Revenues will be down and expenses will be up.
That's the bottom line for the city of Toledo's budget, which is to be released from the administration by Monday.
Nevertheless, it will be balanced, officials within the Bell administration have promised. But the city's councilmen, union leaders, employees, and residents are wondering where cuts will be and how much blood will have to be mopped up.
One estimate from September showed a possible $16 million gap between revenues such as the income tax, compared with expenses, including salaries, during 2011.
"They haven't given me any details but I do know they are planing a press conference around 3 p.m. Monday, so I don't have any solid information until then," said Councilman George Sarantou, chairman of council's finance committee. "I expect a tight budget; I expect significant reductions in several departments, and I am curious what the income tax revenue projections will be."
City Finance Director Patrick McLean and other city officials worked through the weekend to complete the proposed 2011 spending plan.
Mayor Mike Bell took office in January and reworked a budget submitted by former Mayor Carty Finkbeiner.
That budget slashed $48 million, mostly because of a steep drop in revenue, including that from the city's 2.25 percent income tax.
The 2011 budget is not expected to be as severe, but there will again be cuts, Mr.
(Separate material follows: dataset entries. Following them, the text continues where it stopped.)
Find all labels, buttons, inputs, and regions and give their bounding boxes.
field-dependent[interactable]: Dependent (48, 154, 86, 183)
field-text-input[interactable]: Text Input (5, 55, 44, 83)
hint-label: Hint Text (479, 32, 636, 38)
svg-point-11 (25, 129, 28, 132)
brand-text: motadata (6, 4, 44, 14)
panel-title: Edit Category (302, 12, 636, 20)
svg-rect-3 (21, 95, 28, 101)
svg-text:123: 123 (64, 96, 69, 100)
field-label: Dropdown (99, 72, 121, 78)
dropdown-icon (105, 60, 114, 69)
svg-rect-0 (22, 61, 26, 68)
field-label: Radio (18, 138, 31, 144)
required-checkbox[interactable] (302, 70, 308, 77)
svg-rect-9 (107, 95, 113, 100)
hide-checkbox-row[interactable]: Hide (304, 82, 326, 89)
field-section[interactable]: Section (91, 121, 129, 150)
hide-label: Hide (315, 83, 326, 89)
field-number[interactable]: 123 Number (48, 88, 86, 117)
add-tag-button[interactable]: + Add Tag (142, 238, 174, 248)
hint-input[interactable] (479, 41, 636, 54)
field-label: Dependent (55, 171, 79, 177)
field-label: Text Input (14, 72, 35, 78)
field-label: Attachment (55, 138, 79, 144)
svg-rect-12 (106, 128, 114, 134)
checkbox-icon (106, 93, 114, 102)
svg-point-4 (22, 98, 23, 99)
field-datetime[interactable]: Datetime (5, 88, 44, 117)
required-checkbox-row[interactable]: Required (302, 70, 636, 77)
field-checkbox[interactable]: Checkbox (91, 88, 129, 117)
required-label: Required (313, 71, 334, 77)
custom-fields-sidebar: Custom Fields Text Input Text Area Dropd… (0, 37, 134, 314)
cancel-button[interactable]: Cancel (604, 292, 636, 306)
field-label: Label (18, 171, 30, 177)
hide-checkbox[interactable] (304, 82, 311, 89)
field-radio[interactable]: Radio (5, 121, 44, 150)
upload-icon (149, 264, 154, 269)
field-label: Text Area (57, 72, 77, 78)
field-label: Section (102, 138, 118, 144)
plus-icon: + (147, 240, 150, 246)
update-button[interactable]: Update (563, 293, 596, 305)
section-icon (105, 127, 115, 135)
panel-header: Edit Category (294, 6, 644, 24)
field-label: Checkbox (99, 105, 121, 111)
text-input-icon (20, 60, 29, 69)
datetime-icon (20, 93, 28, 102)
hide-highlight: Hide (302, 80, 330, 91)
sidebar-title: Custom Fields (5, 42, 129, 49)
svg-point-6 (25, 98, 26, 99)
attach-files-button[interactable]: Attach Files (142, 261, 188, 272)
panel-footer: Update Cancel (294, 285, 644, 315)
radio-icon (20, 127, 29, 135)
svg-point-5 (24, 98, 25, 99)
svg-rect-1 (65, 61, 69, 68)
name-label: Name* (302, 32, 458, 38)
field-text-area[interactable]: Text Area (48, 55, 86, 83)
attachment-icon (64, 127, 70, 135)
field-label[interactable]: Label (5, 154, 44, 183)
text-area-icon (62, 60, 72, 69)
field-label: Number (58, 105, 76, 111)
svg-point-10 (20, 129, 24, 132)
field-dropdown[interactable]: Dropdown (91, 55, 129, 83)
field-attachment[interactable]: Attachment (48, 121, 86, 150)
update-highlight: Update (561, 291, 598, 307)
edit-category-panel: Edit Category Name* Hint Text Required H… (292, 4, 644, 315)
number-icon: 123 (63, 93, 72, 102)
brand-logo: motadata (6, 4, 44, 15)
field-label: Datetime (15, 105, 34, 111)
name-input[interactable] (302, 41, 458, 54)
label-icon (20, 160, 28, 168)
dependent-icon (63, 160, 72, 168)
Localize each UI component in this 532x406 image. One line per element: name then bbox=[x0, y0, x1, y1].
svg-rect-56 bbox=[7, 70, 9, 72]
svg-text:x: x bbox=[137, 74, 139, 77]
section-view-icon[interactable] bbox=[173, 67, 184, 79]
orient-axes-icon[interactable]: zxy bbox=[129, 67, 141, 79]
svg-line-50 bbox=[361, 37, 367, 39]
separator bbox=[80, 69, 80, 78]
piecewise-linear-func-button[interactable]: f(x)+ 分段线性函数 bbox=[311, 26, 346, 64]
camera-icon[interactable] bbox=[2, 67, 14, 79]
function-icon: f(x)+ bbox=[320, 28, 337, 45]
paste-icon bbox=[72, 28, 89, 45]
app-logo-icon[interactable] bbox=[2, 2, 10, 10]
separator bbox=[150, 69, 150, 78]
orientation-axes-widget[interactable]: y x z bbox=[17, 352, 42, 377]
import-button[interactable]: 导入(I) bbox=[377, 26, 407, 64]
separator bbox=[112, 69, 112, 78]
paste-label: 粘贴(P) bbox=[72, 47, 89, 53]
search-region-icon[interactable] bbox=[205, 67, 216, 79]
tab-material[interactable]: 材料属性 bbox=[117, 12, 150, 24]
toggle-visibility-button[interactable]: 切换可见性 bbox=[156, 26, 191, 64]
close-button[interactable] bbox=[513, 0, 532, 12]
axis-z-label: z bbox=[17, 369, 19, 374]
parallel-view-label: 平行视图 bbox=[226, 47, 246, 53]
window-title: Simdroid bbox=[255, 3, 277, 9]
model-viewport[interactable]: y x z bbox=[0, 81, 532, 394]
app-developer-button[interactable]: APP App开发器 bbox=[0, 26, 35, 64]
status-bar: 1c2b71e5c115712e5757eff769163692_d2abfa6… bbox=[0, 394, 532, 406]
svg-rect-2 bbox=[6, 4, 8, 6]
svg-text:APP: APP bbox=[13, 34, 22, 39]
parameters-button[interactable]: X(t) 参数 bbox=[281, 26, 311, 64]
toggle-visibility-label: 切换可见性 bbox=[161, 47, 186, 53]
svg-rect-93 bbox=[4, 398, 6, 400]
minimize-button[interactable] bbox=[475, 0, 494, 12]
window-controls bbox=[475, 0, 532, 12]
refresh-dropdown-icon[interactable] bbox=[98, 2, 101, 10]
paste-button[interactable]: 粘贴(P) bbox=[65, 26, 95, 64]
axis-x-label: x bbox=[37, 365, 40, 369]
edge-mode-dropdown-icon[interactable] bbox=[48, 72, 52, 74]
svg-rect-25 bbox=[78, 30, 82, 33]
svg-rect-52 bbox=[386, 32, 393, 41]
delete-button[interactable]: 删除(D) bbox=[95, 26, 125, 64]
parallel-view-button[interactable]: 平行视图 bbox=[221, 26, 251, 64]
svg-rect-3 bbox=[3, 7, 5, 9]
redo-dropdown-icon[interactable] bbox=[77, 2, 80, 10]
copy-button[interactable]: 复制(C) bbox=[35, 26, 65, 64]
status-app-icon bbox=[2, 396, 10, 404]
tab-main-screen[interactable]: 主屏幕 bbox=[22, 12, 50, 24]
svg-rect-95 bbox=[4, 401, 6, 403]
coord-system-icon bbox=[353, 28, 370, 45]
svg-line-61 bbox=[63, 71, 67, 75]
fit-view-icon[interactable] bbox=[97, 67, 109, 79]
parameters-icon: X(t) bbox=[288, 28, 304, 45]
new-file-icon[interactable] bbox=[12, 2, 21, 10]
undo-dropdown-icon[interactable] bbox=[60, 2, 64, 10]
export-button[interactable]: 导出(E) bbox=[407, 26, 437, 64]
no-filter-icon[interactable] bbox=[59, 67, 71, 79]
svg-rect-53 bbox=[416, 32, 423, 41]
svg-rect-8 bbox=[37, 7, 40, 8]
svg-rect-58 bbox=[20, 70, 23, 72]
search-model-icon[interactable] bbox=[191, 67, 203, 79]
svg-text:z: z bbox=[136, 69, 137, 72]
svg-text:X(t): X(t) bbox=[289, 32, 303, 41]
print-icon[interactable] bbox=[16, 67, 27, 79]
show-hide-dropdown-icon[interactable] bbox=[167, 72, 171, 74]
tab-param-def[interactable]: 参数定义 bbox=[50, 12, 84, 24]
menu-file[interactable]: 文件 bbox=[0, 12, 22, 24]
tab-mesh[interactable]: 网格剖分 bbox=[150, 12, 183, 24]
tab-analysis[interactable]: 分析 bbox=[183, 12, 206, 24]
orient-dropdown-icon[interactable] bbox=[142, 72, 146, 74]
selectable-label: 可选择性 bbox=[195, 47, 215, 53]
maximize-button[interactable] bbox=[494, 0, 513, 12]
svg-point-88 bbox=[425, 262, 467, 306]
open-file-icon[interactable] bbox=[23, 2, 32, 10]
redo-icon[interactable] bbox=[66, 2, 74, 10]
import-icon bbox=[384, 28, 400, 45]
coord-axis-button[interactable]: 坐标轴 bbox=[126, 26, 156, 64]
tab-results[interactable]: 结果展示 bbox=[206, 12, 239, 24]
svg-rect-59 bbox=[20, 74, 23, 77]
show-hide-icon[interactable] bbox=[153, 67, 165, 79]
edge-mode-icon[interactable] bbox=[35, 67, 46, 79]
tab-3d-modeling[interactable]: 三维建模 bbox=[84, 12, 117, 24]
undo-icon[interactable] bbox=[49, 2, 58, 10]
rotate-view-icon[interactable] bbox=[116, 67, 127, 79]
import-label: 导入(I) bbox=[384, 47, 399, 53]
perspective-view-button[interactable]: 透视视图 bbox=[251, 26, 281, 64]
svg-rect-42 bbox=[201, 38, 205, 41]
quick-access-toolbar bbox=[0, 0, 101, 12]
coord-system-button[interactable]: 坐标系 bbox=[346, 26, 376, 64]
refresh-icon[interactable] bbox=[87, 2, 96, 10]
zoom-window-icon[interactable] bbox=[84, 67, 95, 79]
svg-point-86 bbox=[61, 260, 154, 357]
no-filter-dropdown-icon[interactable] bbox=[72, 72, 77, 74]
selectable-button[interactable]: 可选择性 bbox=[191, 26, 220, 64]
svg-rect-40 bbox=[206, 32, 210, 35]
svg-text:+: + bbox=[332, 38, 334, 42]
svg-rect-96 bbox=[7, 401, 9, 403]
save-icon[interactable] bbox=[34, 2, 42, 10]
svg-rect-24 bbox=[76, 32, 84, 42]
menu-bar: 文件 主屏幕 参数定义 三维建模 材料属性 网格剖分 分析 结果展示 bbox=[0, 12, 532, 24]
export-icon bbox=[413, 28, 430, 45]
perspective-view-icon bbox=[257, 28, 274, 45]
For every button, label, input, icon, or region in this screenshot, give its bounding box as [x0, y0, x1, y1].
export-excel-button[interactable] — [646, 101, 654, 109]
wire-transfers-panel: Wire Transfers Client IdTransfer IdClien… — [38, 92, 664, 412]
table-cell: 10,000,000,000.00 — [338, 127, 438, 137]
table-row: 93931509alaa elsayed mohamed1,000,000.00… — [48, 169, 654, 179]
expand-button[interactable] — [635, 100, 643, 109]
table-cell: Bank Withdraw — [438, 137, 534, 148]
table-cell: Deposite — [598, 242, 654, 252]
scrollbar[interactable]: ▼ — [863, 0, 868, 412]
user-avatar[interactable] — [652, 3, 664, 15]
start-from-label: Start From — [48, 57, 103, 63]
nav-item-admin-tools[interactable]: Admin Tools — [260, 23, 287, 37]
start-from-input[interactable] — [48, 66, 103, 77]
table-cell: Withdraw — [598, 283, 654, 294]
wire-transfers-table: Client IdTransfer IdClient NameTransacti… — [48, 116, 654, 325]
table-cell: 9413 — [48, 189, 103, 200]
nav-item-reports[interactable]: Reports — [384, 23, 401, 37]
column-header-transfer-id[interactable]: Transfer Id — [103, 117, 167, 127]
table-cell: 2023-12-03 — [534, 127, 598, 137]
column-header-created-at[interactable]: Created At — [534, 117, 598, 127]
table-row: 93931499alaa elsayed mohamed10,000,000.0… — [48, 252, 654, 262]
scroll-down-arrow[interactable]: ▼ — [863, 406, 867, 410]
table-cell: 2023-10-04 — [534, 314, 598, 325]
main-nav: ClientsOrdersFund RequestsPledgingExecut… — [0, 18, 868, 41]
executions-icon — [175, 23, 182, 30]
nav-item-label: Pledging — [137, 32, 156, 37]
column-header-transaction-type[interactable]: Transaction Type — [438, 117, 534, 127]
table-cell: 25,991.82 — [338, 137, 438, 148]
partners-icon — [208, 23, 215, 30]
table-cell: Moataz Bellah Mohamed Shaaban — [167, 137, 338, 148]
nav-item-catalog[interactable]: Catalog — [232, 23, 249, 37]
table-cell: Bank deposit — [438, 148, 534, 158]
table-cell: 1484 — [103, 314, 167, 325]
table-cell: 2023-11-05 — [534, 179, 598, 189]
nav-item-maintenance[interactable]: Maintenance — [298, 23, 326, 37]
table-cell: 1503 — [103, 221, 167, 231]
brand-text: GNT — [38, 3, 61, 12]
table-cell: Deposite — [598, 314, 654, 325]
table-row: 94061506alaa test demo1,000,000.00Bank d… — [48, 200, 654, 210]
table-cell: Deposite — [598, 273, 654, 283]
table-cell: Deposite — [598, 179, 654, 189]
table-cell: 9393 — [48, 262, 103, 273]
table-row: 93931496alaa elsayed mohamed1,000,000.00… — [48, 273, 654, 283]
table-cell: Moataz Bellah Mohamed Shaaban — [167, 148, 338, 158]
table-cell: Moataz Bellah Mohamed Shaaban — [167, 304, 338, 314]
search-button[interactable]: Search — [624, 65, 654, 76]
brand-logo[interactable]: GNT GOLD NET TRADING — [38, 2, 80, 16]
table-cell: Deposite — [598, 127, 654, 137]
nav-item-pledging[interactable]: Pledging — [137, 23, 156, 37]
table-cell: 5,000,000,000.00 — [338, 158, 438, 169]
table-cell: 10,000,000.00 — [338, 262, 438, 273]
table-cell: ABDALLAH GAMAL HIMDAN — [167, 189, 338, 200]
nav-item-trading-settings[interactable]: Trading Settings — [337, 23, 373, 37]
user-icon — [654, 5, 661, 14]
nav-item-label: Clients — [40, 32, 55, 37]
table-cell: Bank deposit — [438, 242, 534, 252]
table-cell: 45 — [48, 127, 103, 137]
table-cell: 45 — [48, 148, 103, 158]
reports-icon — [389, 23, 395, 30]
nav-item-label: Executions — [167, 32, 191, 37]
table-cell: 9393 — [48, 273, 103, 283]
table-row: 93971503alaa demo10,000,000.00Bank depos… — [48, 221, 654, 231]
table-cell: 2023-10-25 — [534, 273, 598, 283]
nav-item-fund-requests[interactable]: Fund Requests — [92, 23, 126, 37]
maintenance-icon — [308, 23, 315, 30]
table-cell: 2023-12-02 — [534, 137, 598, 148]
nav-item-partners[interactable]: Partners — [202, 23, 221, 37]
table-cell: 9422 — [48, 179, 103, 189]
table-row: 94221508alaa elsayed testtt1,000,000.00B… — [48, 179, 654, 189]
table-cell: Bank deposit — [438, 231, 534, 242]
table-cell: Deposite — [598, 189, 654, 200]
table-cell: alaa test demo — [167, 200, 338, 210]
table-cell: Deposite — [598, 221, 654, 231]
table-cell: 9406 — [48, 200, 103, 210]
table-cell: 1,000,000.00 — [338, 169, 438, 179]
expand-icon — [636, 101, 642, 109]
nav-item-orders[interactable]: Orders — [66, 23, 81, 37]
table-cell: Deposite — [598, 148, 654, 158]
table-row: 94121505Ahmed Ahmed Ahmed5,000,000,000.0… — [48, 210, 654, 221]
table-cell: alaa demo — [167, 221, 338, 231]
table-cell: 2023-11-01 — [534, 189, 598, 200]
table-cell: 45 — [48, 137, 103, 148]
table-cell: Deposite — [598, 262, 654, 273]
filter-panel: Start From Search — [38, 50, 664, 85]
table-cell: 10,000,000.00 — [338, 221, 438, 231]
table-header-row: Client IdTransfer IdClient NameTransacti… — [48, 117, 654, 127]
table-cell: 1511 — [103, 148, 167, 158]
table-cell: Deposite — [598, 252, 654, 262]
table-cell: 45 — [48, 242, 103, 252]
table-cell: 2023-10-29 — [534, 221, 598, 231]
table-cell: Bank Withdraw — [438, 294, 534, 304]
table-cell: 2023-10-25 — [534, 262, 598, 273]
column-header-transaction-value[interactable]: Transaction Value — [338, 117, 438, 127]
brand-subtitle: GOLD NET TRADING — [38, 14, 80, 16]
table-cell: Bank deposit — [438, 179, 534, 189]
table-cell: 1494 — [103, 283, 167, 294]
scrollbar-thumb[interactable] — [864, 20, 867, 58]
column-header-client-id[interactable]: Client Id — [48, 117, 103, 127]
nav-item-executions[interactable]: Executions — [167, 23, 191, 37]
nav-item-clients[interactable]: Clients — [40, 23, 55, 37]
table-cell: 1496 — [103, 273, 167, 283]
Sarantou said.
When City Council approved its 2010 spending plan on March 30, it estimated income taxes would generate $138.1 million. The city expects an additional $3.23 million from delinquent collections. Mr. McLean last month said income tax collections for 2011 could surpass this year's estimate, but he warned that decreases in other sources of revenue for the city would drag down total revenue.
He predicted the city could collect $144.95 million in income tax in 2011.
However, Toledo's share of property taxes could drop $400,000 to $13.9 million, estate taxes could be down by $1 million to $3 million, and state revenue sharing could be down $3.8 million next year to $11.5 million.
Mr. McLean said he directed all city department heads to write a 2011 spending plan that stops at 90 percent of this year's budget.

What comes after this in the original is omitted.